It was in a valley loved as the home of the Indians and on the great pathway through the Tuscarora Mountains and was the scene of many terrible Indian incursions both before and after the French and Indian War.

As the County of Franklin was not erected at the time of the Revolutionary War its activities were not written into the martial story of Pennsylvania as a division of the great State.

In the War of 1812 the county played an active role and sent to the front eight companies organized within its limits.

But it is of a latter period that this county suffered at the hands of an invading host and on three occasions had its homes raided, stores plundered and part of Chambersburg, the county seat, destroyed by firebrand.

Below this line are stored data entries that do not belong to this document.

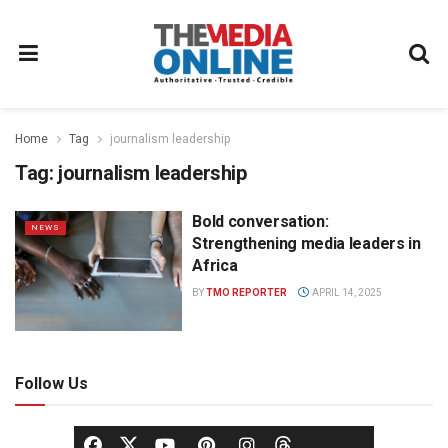
Home
Tag
journalism leadership
Tag:
journalism leadership
Bold conversation:
NEWS
Strengthening media leaders in
Africa
BY
TMO REPORTER
APRIL 14, 2025
Follow Us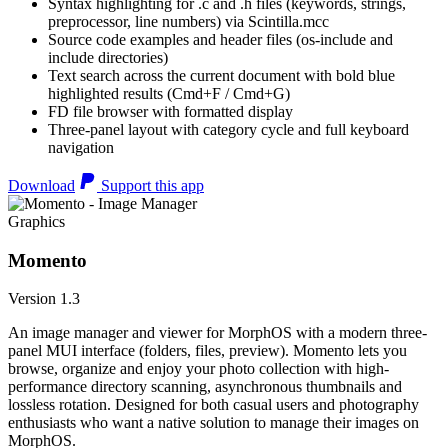
Syntax highlighting for .c and .h files (keywords, strings,
preprocessor, line numbers) via Scintilla.mcc
Source code examples and header files (os-include and
include directories)
Text search across the current document with bold blue
highlighted results (Cmd+F / Cmd+G)
FD file browser with formatted display
Three-panel layout with category cycle and full keyboard
navigation
Download
Support this app
Graphics
Momento
Version 1.3
An image manager and viewer for MorphOS with a modern three-
panel MUI interface (folders, files, preview). Momento lets you
browse, organize and enjoy your photo collection with high-
performance directory scanning, asynchronous thumbnails and
lossless rotation. Designed for both casual users and photography
enthusiasts who want a native solution to manage their images on
MorphOS.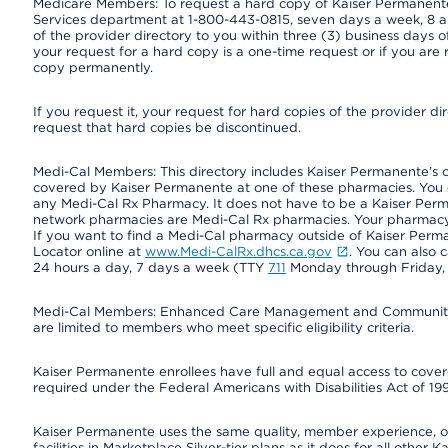
Medicare Members: To request a hard copy of Kaiser Permanente’
Services department at 1-800-443-0815, seven days a week, 8 a.
of the provider directory to you within three (3) business days
your request for a hard copy is a one-time request or if you are 
copy permanently.
If you request it, your request for hard copies of the provider d
request that hard copies be discontinued.
Medi-Cal Members: This directory includes Kaiser Permanente’s 
covered by Kaiser Permanente at one of these pharmacies. You 
any Medi-Cal Rx Pharmacy. It does not have to be a Kaiser Pe
network pharmacies are Medi-Cal Rx pharmacies. Your pharmacy ca
If you want to find a Medi-Cal pharmacy outside of Kaiser Per
Locator online at
www.Medi-CalRx.dhcs.ca.gov
. You can also 
24 hours a day, 7 days a week (TTY
711
Monday through Friday, 8
Medi-Cal Members: Enhanced Care Management and Community Su
are limited to members who meet specific eligibility criteria.
Kaiser Permanente enrollees have full and equal access to covered
required under the Federal Americans with Disabilities Act of 19
Kaiser Permanente uses the same quality, member experience, or 
facilities in Marketplace Silver-tier plans as it does for all oth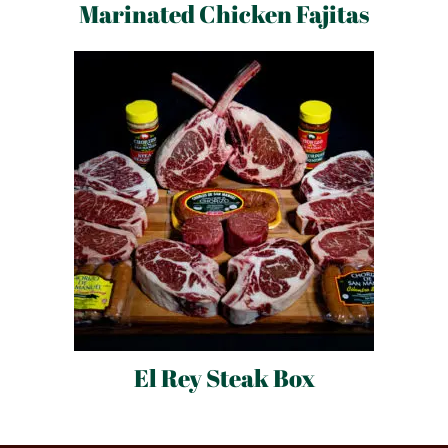
Marinated Chicken Fajitas
El Rey Steak Box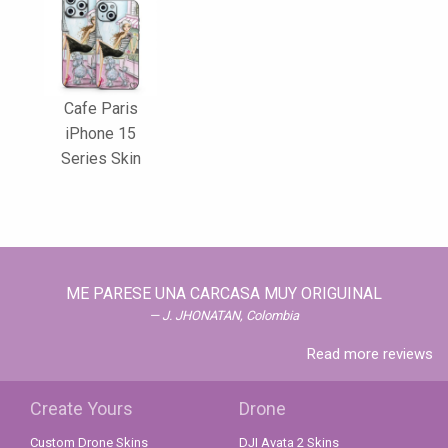
Cafe Paris
iPhone 15
Series Skin
ME PARESE UNA CARCASA MUY ORIGUINAL
J. JHONATAN, Colombia
Read more reviews
Create Yours
Drone
Custom Drone Skins
DJI Avata 2 Skins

The Civil War was hardly begun when it became potent to every one that the Cumberland Valley would be the objective of any Confederate raid into Pennsylvania.

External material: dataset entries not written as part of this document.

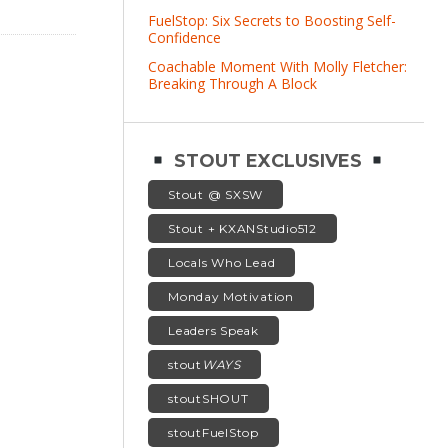
FuelStop: Six Secrets to Boosting Self-
Confidence
Coachable Moment With Molly Fletcher:
Breaking Through A Block
STOUT EXCLUSIVES
Stout @ SXSW
Stout + KXANStudio512
Locals Who Lead
Monday Motivation
Leaders Speak
stout
WAYS
stoutSHOUT
stoutFuelStop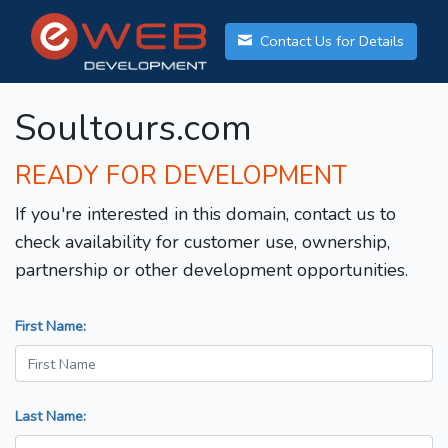
Contact Us for Details
Soultours.com
READY FOR DEVELOPMENT
If you're interested in this domain, contact us to
check availability for customer use, ownership,
partnership or other development opportunities.
First Name:
Last Name: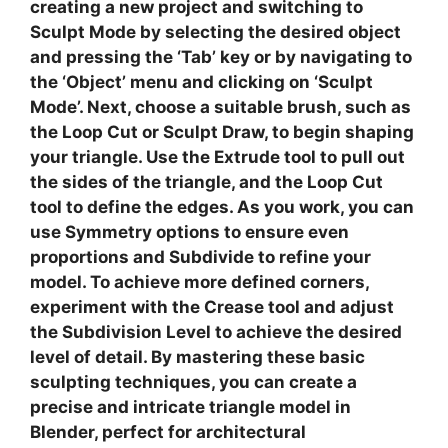
creating a new project and switching to
Sculpt Mode
by selecting the desired object
and pressing the ‘Tab’ key or by navigating to
the ‘Object’ menu and clicking on ‘Sculpt
Mode’. Next, choose a suitable brush, such as
the
Loop Cut
or
Sculpt Draw
, to begin shaping
your triangle. Use the
Extrude
tool to pull out
the sides of the triangle, and the
Loop Cut
tool to define the edges. As you work, you can
use
Symmetry
options to ensure even
proportions and
Subdivide
to refine your
model. To achieve more defined corners,
experiment with the
Crease
tool and adjust
the
Subdivision Level
to achieve the desired
level of detail. By mastering these basic
sculpting techniques, you can create a
precise and intricate triangle model in
Blender, perfect for architectural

Easy of access from the Potomac and with the fertile fields as fresh foraging grounds for guerilla cavalry, the people realized that they were uncomfortably situated. This fear was well grounded from the fact that our southern border was virtually unprotected.

The first Confederate raid into Pennsylvania was planned and successfully executed October 10, 1862, by Generals J. E. B. Stuart and Wade Hampton with about two thousand troops.

This force crossed the Potomac River and by hurried marches pushed into Pennsylvania, reaching Chambersburg on the evening of that day. With the fall of night came a drizzling rain, in the midst of which the sound of fife and drum was heard, heralding the approach of a squad of officers and men under a flag of truce, who rode to the public square and there demanded the surrender of the town in the name of the Confederate States of America.

There was no military authority in the town to treat with the invaders, so the civil authorities, represented by the Chief Burgess, formally delivered up the town into their custody, and in a few moments the streets of the borough were filled with gray-uniformed soldiers, the tramp of horses, the rattling of sabers and spurs, and the dull thud of axes busied in demolishing store doors and in felling telegraph poles, which made sad music for the frightened inhabitants.

Chambersburg could hardly have been in worse condition for a raid. No soldiers were stationed there, and an enormous quantity of military stores was within its confines.